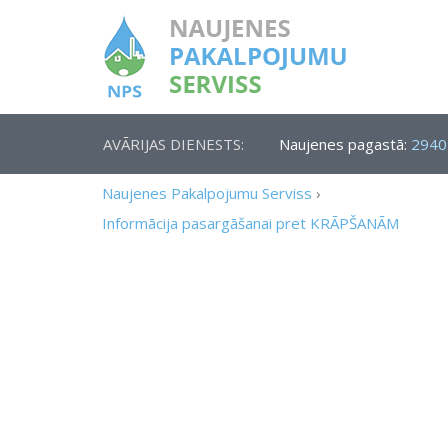
AVĀRIJAS DIENESTS:
Naujenes pagastā:
2940
Naujenes Pakalpojumu Serviss
›
Informācija pasargāšanai pret KRĀPŠANĀM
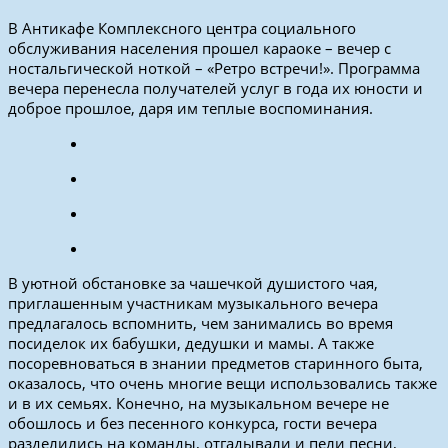
В Антикафе Комплексного центра социального
обслуживания населения прошел караоке – вечер с
ностальгической ноткой – «Ретро встречи!». Программа
вечера перенесла получателей услуг в года их юности и
доброе прошлое, даря им теплые воспоминания.
В уютной обстановке за чашечкой душистого чая,
приглашенным участникам музыкального вечера
предлагалось вспомнить, чем занимались во время
посиделок их бабушки, дедушки и мамы. А также
посоревноваться в знании предметов старинного быта,
оказалось, что очень многие вещи использовались также
и в их семьях. Конечно, на музыкальном вечере не
обошлось и без песенного конкурса, гости вечера
разделились на команды, отгадывали и пели песни,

### What this task involves
Copy, without any change, the lines from the one that contains "оказалось, что очень" to the final line of the entries above.

### Exercise solution
оказалось, что очень многие вещи использовались также
и в их семьях. Конечно, на музыкальном вечере не
обошлось и без песенного конкурса, гости вечера
разделились на команды, отгадывали и пели песни,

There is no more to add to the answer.